Thursday, November 02, 2006

Social Education


I believe that kids have a definite social need. Sometimes as homeschoolers, we focus so heavily on the academic part of homeschooling that we leave little time or energy for cultivating our children's social skills. These social skills are just as important. Why is it important? A person who lacks social finesse as an adult will be hobbled in their business associations or career. They will probably have a hard time finding a wife/husband. They will lack the comfort and happiness that having a set of close friends brings. Many times I have met or observed someone who seems to have all the book smarts in the world but absolutely no social grace. It is almost painful to watch.
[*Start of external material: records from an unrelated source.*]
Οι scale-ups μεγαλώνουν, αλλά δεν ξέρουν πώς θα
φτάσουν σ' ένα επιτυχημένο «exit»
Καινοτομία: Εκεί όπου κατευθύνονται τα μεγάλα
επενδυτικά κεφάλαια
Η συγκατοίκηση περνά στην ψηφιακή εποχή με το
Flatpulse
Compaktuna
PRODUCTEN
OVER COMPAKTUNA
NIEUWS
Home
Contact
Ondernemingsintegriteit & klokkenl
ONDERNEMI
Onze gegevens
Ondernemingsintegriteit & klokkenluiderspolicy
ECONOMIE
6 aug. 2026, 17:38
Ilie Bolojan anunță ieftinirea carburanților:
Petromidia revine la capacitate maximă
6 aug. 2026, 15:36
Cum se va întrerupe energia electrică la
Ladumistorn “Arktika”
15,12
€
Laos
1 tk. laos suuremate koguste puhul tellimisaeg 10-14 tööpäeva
As human beings we must come in contact with other people, and there are certain rules you have to know for getting along with others. As parents it is our responsibility to teach our children how to be successful social beings. The keys to opening the door to a satisfying social life are good manners.
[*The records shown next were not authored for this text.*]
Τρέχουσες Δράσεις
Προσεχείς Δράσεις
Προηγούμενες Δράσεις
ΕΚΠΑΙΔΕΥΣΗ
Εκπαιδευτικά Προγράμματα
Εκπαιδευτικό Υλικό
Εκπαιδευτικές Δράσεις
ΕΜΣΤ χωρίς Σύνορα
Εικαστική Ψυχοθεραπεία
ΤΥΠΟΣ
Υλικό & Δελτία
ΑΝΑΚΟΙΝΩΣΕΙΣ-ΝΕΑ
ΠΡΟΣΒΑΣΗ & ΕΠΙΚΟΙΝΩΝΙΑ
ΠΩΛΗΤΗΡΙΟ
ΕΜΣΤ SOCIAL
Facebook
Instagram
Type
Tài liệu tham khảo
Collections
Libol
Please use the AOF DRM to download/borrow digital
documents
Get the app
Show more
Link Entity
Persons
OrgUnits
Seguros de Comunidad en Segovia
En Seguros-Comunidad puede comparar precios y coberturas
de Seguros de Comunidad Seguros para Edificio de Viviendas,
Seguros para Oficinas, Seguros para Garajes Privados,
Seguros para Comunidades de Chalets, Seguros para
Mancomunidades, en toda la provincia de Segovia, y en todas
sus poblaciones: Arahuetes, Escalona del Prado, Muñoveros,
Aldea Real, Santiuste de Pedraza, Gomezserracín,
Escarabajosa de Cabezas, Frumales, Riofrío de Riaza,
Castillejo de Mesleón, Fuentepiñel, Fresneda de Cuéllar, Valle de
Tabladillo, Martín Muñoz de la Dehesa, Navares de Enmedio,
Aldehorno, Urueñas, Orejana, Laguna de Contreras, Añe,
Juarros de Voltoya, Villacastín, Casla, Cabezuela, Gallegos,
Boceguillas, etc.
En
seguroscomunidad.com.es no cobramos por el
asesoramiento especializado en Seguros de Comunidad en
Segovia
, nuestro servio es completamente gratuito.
In this day and age I think the word "manners" has become a synonym for stuffy, antiquated knowledge of which fork to use at a twelve course dinner. This is not what manners are. Manners are thinking about others and what would be the nicest for them. The absolute most important area in which to have manners is conversation. Talking with each other is the way we get to know each other. If you cannot speak to another person without offending or annoying or boring, you will not get very far in business, with friends, or even with family. For an intense study of manners in conversation, I would recommend reading a book on manners with a large section on conversation. Letitia Baldridges Guide to a Great Social Life is a good one, though out of print, I believe. For now just a couple of hints that I've learned the hard way:
First: Think before you speak! In some cases think three times before you speak. By doing this you will avoid embarrassing yourself or others by saying something stupid, unkind, insensitive, or too personal. Always think of the effect your words will have on the group or the person!
Second: A good conversationalist will be genuinely interested in the other person and ask questions about his/her interests. There will be give and take. Neither party should be doing all the talking.
Third: If you know that others in the room have different political or religious views, avoid these subjects. There are so many other topics of conversation that are interesting.

Start with these tips and teach your kids to do the same. You will be giving them a valuable asset.
We threw a last minute Halloween party for the kids on Halloween. We had about sixteen kids come! It is so good for kids to learn how to behave in social settings! Plan for socail activities with your kids. Budget your time for it. It's just as important as Math!